Saved data entries:
----------------

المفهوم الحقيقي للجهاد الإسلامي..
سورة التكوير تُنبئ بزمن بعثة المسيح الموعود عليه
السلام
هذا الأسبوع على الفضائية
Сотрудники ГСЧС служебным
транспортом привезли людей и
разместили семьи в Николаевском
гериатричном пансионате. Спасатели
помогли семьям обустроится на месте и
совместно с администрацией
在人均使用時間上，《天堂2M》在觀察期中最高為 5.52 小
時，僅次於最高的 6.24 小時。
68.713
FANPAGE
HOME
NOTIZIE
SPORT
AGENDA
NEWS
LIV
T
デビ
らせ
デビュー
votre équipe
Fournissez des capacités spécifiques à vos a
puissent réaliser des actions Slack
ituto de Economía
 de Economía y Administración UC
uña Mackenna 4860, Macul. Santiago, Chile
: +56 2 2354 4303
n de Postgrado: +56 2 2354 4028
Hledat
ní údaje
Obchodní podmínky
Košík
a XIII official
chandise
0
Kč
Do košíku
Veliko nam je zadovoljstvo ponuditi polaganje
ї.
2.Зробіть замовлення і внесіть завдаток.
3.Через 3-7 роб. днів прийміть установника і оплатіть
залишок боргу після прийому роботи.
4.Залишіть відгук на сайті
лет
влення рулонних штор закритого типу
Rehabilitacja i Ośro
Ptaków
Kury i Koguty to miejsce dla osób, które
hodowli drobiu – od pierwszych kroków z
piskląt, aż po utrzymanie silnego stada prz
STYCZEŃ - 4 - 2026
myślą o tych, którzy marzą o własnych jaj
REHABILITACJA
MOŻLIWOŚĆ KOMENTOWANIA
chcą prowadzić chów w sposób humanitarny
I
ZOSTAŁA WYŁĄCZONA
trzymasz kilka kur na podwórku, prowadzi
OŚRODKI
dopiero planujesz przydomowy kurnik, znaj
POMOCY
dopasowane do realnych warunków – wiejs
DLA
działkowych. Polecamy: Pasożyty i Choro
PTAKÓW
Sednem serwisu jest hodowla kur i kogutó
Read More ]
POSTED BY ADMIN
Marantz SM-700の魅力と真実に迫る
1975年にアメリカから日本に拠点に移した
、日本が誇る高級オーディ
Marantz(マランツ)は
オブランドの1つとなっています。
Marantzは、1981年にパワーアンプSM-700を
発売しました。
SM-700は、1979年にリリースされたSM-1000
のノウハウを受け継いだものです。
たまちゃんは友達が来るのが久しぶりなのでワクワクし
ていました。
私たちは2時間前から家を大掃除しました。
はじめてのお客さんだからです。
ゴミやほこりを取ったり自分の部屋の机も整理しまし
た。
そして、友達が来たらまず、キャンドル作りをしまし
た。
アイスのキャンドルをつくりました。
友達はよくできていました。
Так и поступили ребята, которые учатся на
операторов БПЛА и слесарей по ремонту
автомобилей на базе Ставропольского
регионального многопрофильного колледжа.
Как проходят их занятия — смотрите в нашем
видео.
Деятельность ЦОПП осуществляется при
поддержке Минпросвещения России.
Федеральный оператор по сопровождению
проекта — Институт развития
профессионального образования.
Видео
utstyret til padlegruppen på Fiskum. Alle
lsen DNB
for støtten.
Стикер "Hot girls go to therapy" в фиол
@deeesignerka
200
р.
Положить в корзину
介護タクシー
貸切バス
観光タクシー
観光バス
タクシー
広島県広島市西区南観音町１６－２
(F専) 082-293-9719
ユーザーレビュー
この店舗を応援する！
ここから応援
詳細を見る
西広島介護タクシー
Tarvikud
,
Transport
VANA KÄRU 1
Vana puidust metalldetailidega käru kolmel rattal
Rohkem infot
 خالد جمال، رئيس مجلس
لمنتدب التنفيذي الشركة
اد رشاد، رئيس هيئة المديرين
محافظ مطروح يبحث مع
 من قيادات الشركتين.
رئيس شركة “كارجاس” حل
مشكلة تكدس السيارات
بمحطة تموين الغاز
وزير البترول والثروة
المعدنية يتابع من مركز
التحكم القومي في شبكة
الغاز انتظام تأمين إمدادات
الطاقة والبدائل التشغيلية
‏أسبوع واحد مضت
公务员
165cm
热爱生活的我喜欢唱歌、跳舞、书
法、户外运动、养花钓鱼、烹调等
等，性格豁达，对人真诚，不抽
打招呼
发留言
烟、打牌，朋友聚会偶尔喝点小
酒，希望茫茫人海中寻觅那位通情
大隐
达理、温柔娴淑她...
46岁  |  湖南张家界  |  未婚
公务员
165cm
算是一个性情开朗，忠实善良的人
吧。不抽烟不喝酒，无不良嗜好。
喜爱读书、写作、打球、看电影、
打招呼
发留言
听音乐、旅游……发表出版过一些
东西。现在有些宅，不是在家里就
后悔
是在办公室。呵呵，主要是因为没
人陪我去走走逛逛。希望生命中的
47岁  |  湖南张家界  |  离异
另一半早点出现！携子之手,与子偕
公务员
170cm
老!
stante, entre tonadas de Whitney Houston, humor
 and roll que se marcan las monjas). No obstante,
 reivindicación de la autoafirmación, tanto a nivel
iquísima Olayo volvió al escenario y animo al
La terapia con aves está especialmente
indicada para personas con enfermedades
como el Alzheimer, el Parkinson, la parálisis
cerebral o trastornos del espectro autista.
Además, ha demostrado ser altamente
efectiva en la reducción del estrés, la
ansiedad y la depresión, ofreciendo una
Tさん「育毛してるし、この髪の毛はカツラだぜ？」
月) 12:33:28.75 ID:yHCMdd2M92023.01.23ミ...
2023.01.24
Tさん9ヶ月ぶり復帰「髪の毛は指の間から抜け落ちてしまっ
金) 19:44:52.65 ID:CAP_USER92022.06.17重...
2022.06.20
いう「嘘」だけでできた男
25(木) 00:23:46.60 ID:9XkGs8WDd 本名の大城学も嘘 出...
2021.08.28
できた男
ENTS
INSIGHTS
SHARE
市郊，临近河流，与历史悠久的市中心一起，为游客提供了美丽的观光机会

----------------

▸ ABOUT THIS TASK:
Copy each line above containing the string "Economía".

▸ RESPONSE TO THIS TASK:
ituto de Economía
 de Economía y Administración UC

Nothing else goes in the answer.